- IOC code: BHU
- NOC: Bhutan Olympic Committee
- Website: bhutanolympiccommittee.org

in Athens
- Competitors: 2 in 1 sport
- Flag bearers: Tshering Choden; Tashi Peljor;
- Medals: Gold 0 Silver 0 Bronze 0 Total 0

Summer Olympics appearances (overview)
- 1984; 1988; 1992; 1996; 2000; 2004; 2008; 2012; 2016; 2020; 2024;

= Bhutan at the 2004 Summer Olympics =

Bhutan competed at the 2004 Summer Olympics in Athens, Greece, which took place from 13 to 29 August 2004. It was the nation's sixth consecutive appearance at the Summer Olympics since its debut in 1984. The delegation consisted of two athletes competing in one sport: Tshering Choden and Tashi Peljor in archery. Bhutan did not win any medals at Athens, nor in any previous Olympics. Choden served as the team's flagbearer in the opening ceremony, while Peljor held the flag at the closing ceremony.

Peljor defeated Jocelyn de Grandis and advanced to the Round of 32, where he lost to Anton Prylepau, 152–155. Choden won against Lin Sang and advanced to the Round of 32, where she tied Reena Kumari 134–134 before losing in a 4–7 tiebreaker.

== Background ==
The Bhutan Olympic Committee was created in 1983. The participation of Bhutan at the Athens Summer Olympics marked their sixth consecutive summer appearance since the country's debut in the 1984 Summer Olympics. Bhutan had never won an Olympic medal. Archery is the country's national sport.

The 2004 Summer Olympics were held from 13 to 29 August 2004 in Athens, Greece. Bhutan sent a delegation of two athletes. Tshering Choden served as the team's flagbearer in the opening ceremony, while Tashi Peljor held the flag at the closing ceremony.

== Competitors ==
Bhutan was represented by one male and one female athlete at the 2004 Summer Olympics in archery: Tashi Peljor in the men's individual, and Tshering Choden in the women's individual.

This was Peljor's debut appearance at the Olympics. He later competed in the men's individual archery event at the 2008 Summer Olympics, where he tied for 56th place.

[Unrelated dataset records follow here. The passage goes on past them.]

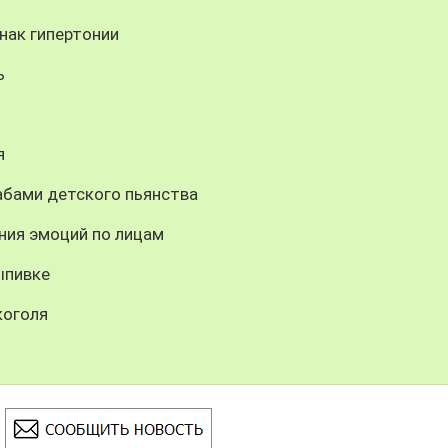
нак гипертонии
ь
я
бами детского пьянства
ния эмоций по лицам
ыпивке
коголя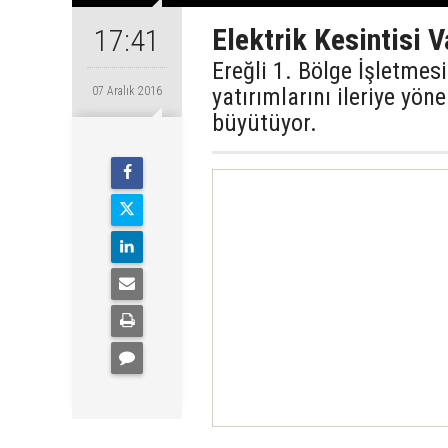
Elektrik Kesintisi V
17:41
Ereğli 1. Bölge İşletme
yatırımlarını ileriye yön
07 Aralık 2016
büyütüyor.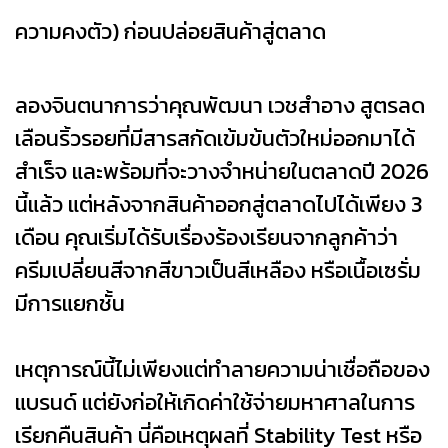
ความคงตัว) ก่อนปล่อยสินค้าสู่ตลาด
ลองจินตนาการว่าคุณพัฒนา เวชสำอาง สูตรลด
เลือนริ้วรอยที่มีสารสกัดเข้มข้นตัวใหม่ออกมาได้
สำเร็จ และพร้อมที่จะวางจำหน่ายในตลาดปี 2026
นี้แล้ว แต่หลังจากสินค้าออกสู่ตลาดไปได้เพียง 3
เดือน คุณเริ่มได้รับเรื่องร้องเรียนจากลูกค้าว่า
ครีมเปลี่ยนสีจากสีขาวเป็นสีเหลือง หรือเนื้อเซรั่ม
มีการแยกชั้น
เหตุการณ์นี้ไม่เพียงแต่ทำลายความน่าเชื่อถือของ
แบรนด์ แต่ยังก่อให้เกิดค่าใช้จ่ายมหาศาลในการ
เรียกคืนสินค้า นี่คือเหตุผลที่ Stability Test หรือ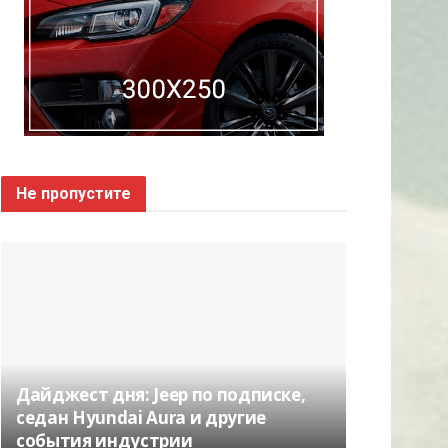
Не пропустите
Дайджест дня: Jeep по подписке,
седан Hyundai Aura и другие
события индустрии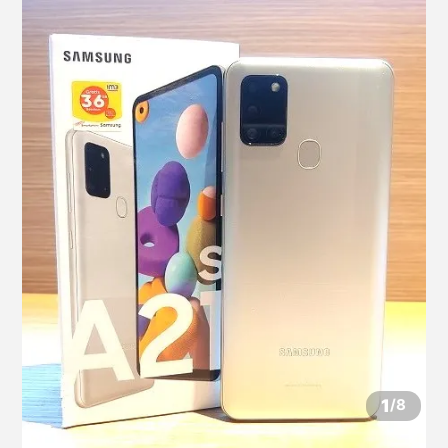
1
/
8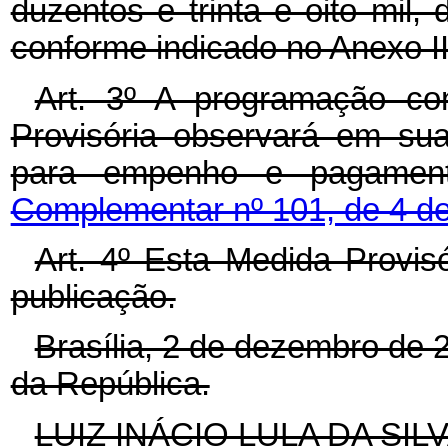
duzentos e trinta e oito mil,
conforme indicado no Anexo II
Art. 3º A programação co
Provisória observará em su
para empenho e pagame
Complementar nº 101, de 4 de
Art. 4º Esta Medida Provis
publicação.
Brasília, 2 de dezembro de 
da República.
LUIZ INÁCIO LULA DA SIL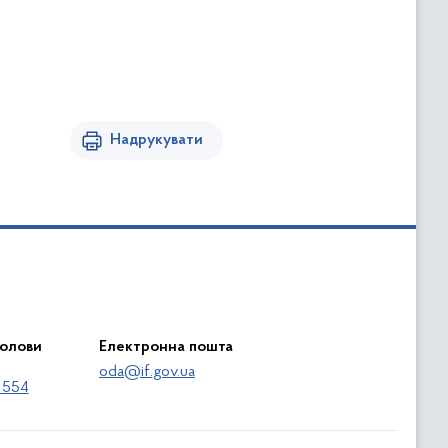
Надрукувати
голови
Електронна пошта
oda@if.gov.ua
 554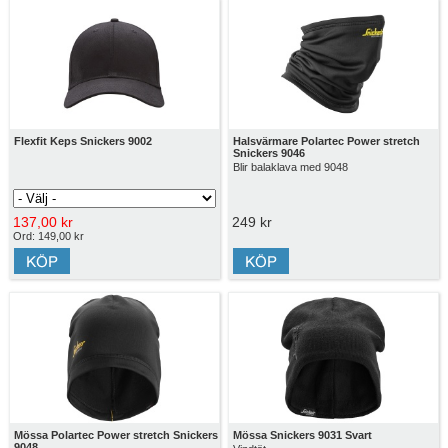
Flexfit Keps Snickers 9002
Halsvärmare Polartec Power stretch
Snickers 9046
Blir balaklava med 9048
137,00 kr
249 kr
Ord: 149,00 kr
Mössa Polartec Power stretch Snickers
Mössa Snickers 9031 Svart
9048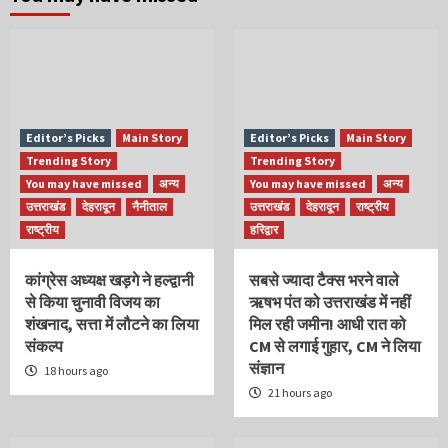
Editor’s Picks
Main Story
Editor’s Picks
Main Story
Trending Story
Trending Story
You may have missed
अन्य
You may have missed
अन्य
उत्तराखंड
देहरादून
नैनीताल
उत्तराखंड
देहरादून
राष्ट्रीय
राष्ट्रीय
हरिद्वार
कांग्रेस अध्यक्ष खड़गे ने हल्द्वानी
सबसे ज्यादा टैक्स भरने वाले
से किया चुनावी विजय का
ऋषभ पंत को उत्तराखंड में नहीं
शंखनाद, सत्ता में लौटने का लिया
मिल रही जमीन! आधी रात को
संकल्प
CM से लगाई गुहार, CM ने लिया
संज्ञान
18 hours ago
21 hours ago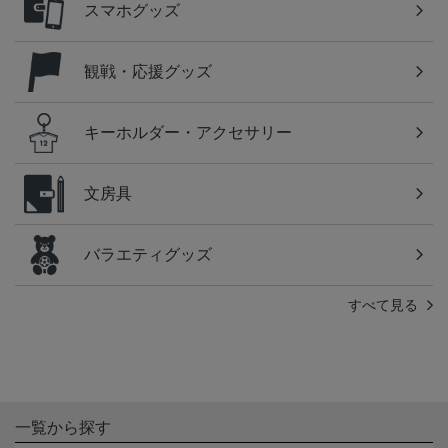
スマホグッズ
観戦・応援グッズ
キーホルダー・アクセサリー
文房具
バラエティグッズ
すべて見る
一覧から探す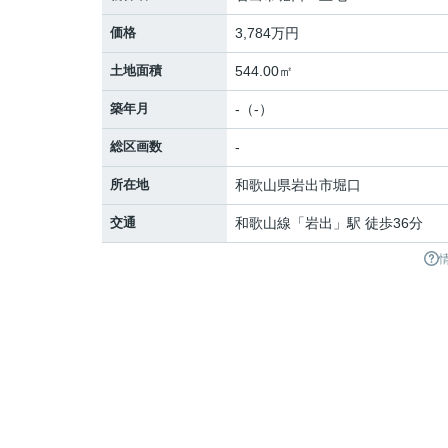
価格
3,784万円
土地面積
544.00㎡
築年月
-（-）
総区画数
-
所在地
和歌山県
岩出市
堀口
交通
和歌山線
「
岩出
」駅 徒歩36分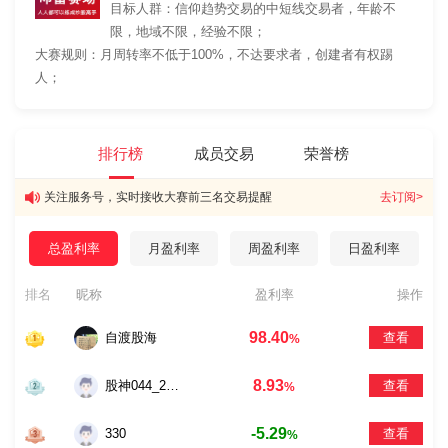
目标人群：信仰趋势交易的中短线交易者，年龄不
限，地域不限，经验不限；
大赛规则：月周转率不低于100%，不达要求者，创建者有权踢
人；
排行榜
成员交易
荣誉榜
关注服务号，实时接收大赛前三名交易提醒
去订阅>
总盈利率
月盈利率
周盈利率
日盈利率
排名
昵称
盈利率
操作
98.40
自渡股海
查看
%
8.93
股神044_2381
查看
%
-5.29
330
查看
%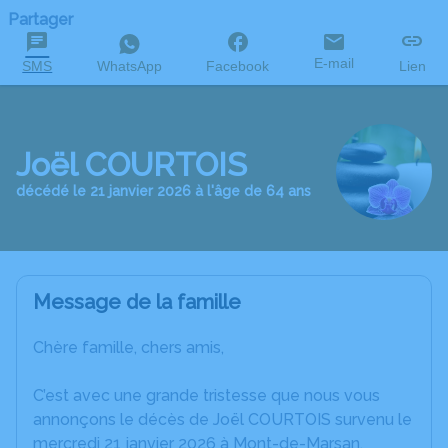
Partager
E-mail
SMS
WhatsApp
Facebook
Lien
Joël COURTOIS
décédé le 21 janvier 2026 à l'âge de 64 ans
Message de la famille
Chère famille, chers amis,
C’est avec une grande tristesse que nous vous
annonçons le décès de Joël COURTOIS survenu le
mercredi 21 janvier 2026 à Mont-de-Marsan.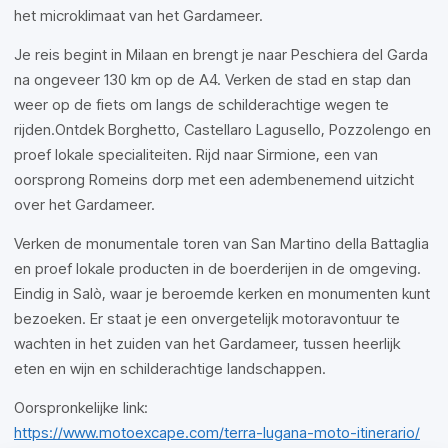
het microklimaat van het Gardameer.
Je reis begint in Milaan en brengt je naar Peschiera del Garda
na ongeveer 130 km op de A4. Verken de stad en stap dan
weer op de fiets om langs de schilderachtige wegen te
rijden.Ontdek Borghetto, Castellaro Lagusello, Pozzolengo en
proef lokale specialiteiten. Rijd naar Sirmione, een van
oorsprong Romeins dorp met een adembenemend uitzicht
over het Gardameer.
Verken de monumentale toren van San Martino della Battaglia
en proef lokale producten in de boerderijen in de omgeving.
Eindig in Salò, waar je beroemde kerken en monumenten kunt
bezoeken. Er staat je een onvergetelijk motoravontuur te
wachten in het zuiden van het Gardameer, tussen heerlijk
eten en wijn en schilderachtige landschappen.
Oorspronkelijke link:
https://www.motoexcape.com/terra-lugana-moto-itinerario/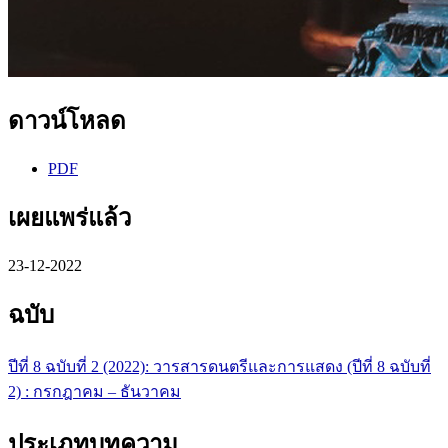
ดาวน์โหลด
PDF
เผยแพร่แล้ว
23-12-2022
ฉบับ
ปีที่ 8 ฉบับที่ 2 (2022): วารสารดนตรีและการแสดง (ปีที่ 8 ฉบับที่
2) : กรกฎาคม – ธันวาคม
ประเภทบทความ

This was Choden's second appearance at the Olympics. She had first competed in the women's individual archery event at the 2000 Summer Olympics, placing 43rd. She later retired from archery in 2005 but returned to the sport as a coach in 2007. She coached the only Bhutanese archer at the 2012 Olympic Games, Sherab Zam.

| Sport | Men | Women | Total |
|---|---|---|---|
| Archery | 1 | 1 | 2 |
| Total | 1 | 1 | 2 |

==Archery ==

On 12 August, Peljor participated in the ranking round of the men's individual. He scored 627 points and placed in the 52nd seed. On 16 August, he participated in the Round of 64 against Jocelyn de Grandis and won 161–136, which The Washington Post called "the biggest upset of the day". Peljor then advanced to the Round of 32, where he lost to Anton Prylepau, 152–155 on 17 August.

This was Choden's second appearance at the Olympics. On 12 August, she participated in the ranking round of the women's individual. She scored 600 points and placed in the 54th seed. On 15 August, she participated in the Round of 64 against Lin Sang and won 159–156, advancing to the Round of 32. In that round she tied Reena Kumari, 134–134 on 17 August; in the tiebreaker she lost 4–7.

| Athlete | Event | Ranking round |  | Round of 64 | Round of 32 | Round of 16 | Quarterfinals | Semifinals | Final / BM |  |
| Score | Seed | Opposition Score | Opposition Score | Opposition Score | Opposition Score | Opposition Score | Opposition Score | Rank |
| Tashi Peljor | Men's individual | 627 | 52 | de Grandis (FRA) W 161–136 | Prylepau (BLR) L 152–155 | did not advance |  |  |  |  |
| Tshering Choden | Women's individual | 600 | 54 | Lin (CHN) W 159–156 | Kumari (IND) L 134 (4)–134 (7) | did not advance |  |  |  |  |

As of 2020, these were the best Olympic results in archery that Bhutan had achieved.